USD rose on Tuesday against a basket of global currencies to resume its gains, which were temporarily suspended yesterday as part of profit taking. The rise comes as US bond yields recover for the next 10 years. In October, and the USD currency is about to make the second monthly gain in a row, due to strong prospects for raising US interest rates in December, and support the hopes of the success of the administration of President Donald Trump in the adoption of tax reforms Wide promote economic growth in the country.
The dollar index rose by 0.1% at 12.15 GMT, trading at 94.45 points, the opening level at 94.37 points, the highest at 94.55 and the lowest at 94.34.
The index ended yesterday’s trading down 0.4%, the first loss in three days, by correction and profit taking, after recording on Friday the highest level in three months 95.05 points.
US 10 year bond yields rose 2 basis points to 2.38%, recovering from previous day’s losses. Last week’s yields were up seven months high, supported by interest rates and speculation about the new Federal Reserve Chairman.
Investors are looking forward to important data from the united states on the Chicago industrial sector and consumer confidence this month.

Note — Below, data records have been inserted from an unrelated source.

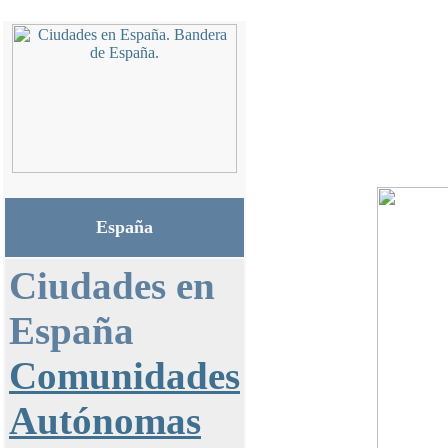
España
Ciudades en
España
Comunidades
Autónomas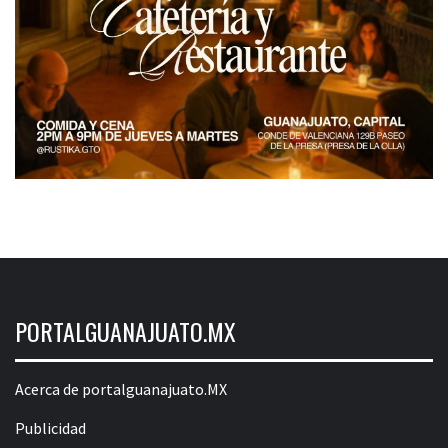
PORTALGUANAJUATO.MX
Acerca de portalguanajuato.MX
Publicidad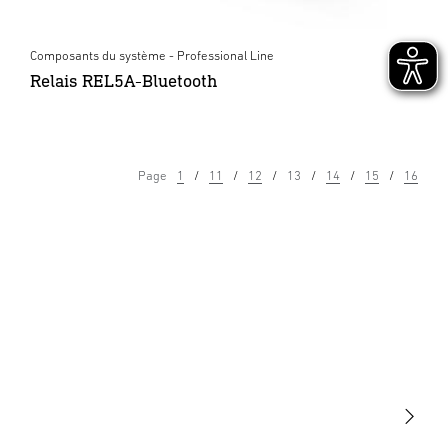
Composants du système - Professional Line
Relais REL5A-Bluetooth
Page
1
11
12
13
14
15
16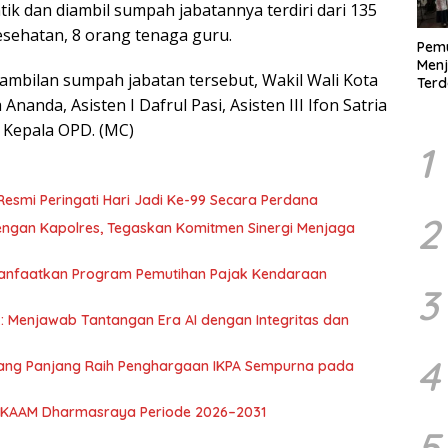
ik dan diambil sumpah jabatannya terdiri dari 135
esehatan, 8 orang tenaga guru.
Pem
Menj
ambilan sumpah jabatan tersebut, Wakil Wali Kota
Ter
Demo
nanda, Asisten I Dafrul Pasi, Asisten III Ifon Satria
Digit
 Kepala OPD. (MC)
1
Resmi Peringati Hari Jadi Ke-99 Secara Perdana
2
ngan Kapolres, Tegaskan Komitmen Sinergi Menjaga
Manfaatkan Program Pemutihan Pajak Kendaraan
3
: Menjawab Tantangan Era AI dengan Integritas dan
4
dang Panjang Raih Penghargaan IKPA Sempurna pada
a LKAAM Dharmasraya Periode 2026–2031
5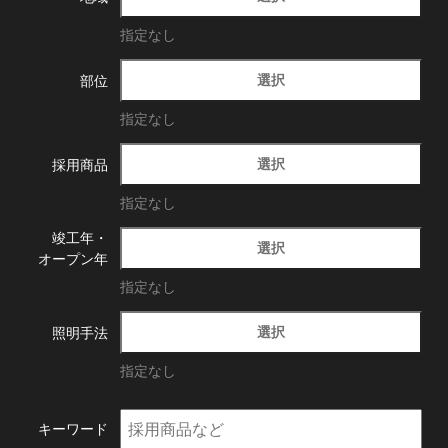
指定なし
選択
部位
指定なし
選択
採用商品
指定なし
竣工年・
選択
オープン年
指定なし
選択
照明手法
指定なし
キーワード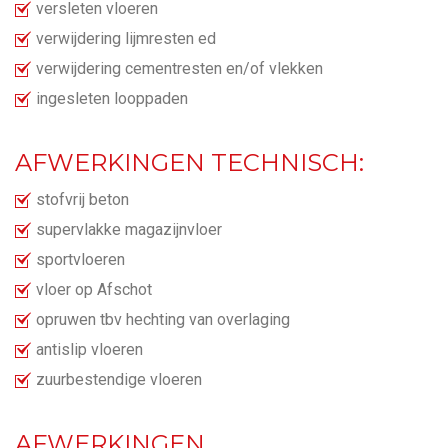
versleten vloeren
verwijdering lijmresten ed
verwijdering cementresten en/of vlekken
ingesleten looppaden
AFWERKINGEN TECHNISCH:
stofvrij beton
supervlakke magazijnvloer
sportvloeren
vloer op Afschot
opruwen tbv hechting van overlaging
antislip vloeren
zuurbestendige vloeren
AFWERKINGEN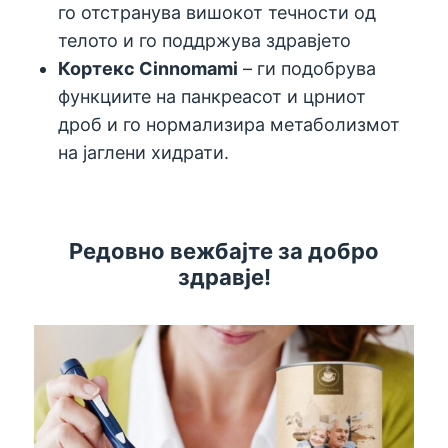
го отстранува вишокот течности од
телото и го поддржува здравјето
Кортекс Cinnomami
– ги подобрува
функциите на панкреасот и црниот
дроб и го нормализира метаболизмот
на јаглени хидрати.
Редовно вежбајте за добро
здравје!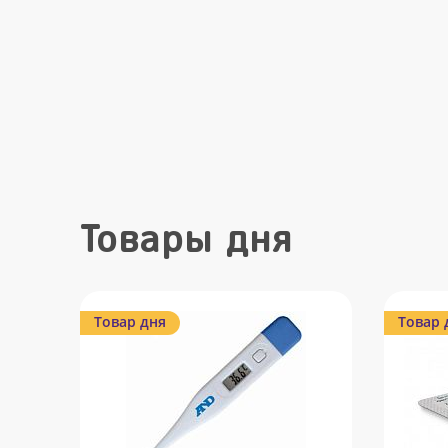
Товары дня
Товар дня
Товар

The positive data will expand the USD’s rally against most currencies.
Chicago Industrial Average is forecast to reach 60.2 points in October from 65.2 in September and consumer confidence CBI October consumer sentiment index is expected to rise 121.1 points from 119.8 points in September.
For the month of October, ending the day, the dollar index rose 1.7%, on the verge of achieving the second monthly gain in a row, due to strong prospects for the Fed to raise interest rates for a third time during the December meeting, The success of the united states President Donald Trump’s administration in endorsing sweeping tax reforms that boost the country’s economic growth.
Federal Reserve’s Open Market Committee will begin its regular meeting on Friday to discuss monetary policy appropriate to developments in the united states economy and will issue its decisions on Wednesday, amid expectations that interest rates will remain unchanged at 1.25%.
The Committee noted at the previous meeting that it still expects another increase in interest rates by the end of the year, despite the weak levels of inflation in the country.
Meanwhile, the White House announced on Monday that united states President Donald Trump would announce his decision to elect the new Federal Reserve chairman next Thursday.
According to the latest news, Trump tends to choose Federal Reserve member Jerome Powell as the new Federal Reserve chairman for a term extending until 2022. Powell is seen as more cautious about tightening monetary policy than other contenders, especially with economics professor John Taylor, Competitors on the post are currently with Powell.